Required work - The entries that follow include a run beginning at the line with "offering a valuable" and ending at the line with "solutions without any financial burden."; restate that run word for word and leave the rest out.

---+---

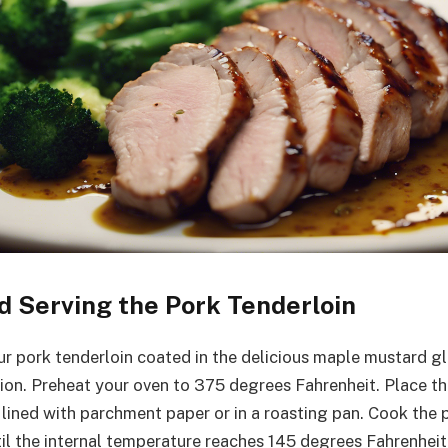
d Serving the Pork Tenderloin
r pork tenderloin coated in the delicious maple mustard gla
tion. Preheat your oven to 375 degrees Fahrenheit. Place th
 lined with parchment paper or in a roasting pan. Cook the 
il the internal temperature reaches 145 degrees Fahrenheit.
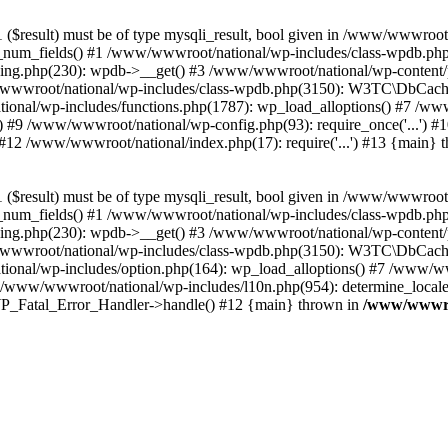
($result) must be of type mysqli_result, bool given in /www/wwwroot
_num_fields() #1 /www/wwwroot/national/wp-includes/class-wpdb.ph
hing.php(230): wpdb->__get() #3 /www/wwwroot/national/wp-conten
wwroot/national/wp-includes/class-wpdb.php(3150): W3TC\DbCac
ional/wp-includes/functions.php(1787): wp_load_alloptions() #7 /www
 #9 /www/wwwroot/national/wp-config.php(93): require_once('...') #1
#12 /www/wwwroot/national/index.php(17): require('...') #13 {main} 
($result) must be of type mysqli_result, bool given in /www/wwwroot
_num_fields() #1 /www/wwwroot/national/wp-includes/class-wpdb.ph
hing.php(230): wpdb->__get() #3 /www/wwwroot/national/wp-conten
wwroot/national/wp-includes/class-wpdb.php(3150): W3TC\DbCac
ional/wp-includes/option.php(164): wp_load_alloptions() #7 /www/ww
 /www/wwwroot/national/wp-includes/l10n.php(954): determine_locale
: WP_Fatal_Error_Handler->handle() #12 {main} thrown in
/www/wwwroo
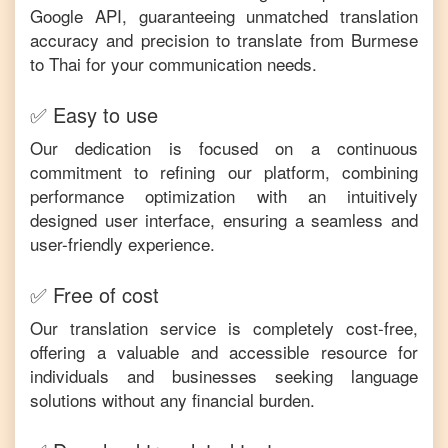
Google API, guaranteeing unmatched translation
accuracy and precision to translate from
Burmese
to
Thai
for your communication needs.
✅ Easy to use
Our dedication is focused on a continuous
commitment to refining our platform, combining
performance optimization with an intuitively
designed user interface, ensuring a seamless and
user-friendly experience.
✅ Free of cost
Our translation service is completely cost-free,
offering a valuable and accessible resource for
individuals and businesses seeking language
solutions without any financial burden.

---+---

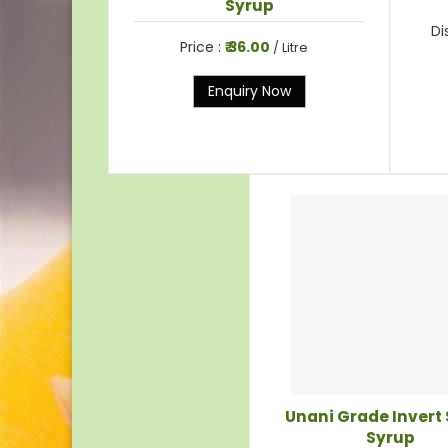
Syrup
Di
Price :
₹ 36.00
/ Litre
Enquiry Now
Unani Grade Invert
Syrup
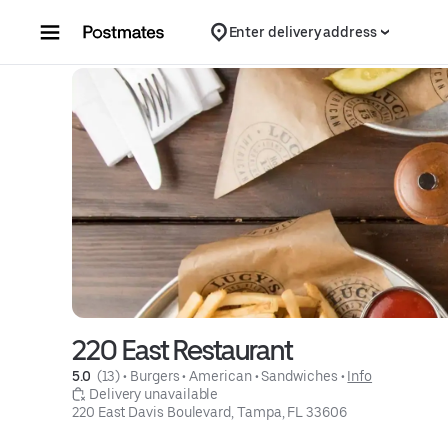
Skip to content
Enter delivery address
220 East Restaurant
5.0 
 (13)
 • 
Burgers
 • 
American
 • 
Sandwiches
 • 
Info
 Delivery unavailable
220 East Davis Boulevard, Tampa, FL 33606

---+---

Output for this task -
offering a valuable and accessible resource for
individuals and businesses seeking language
solutions without any financial burden.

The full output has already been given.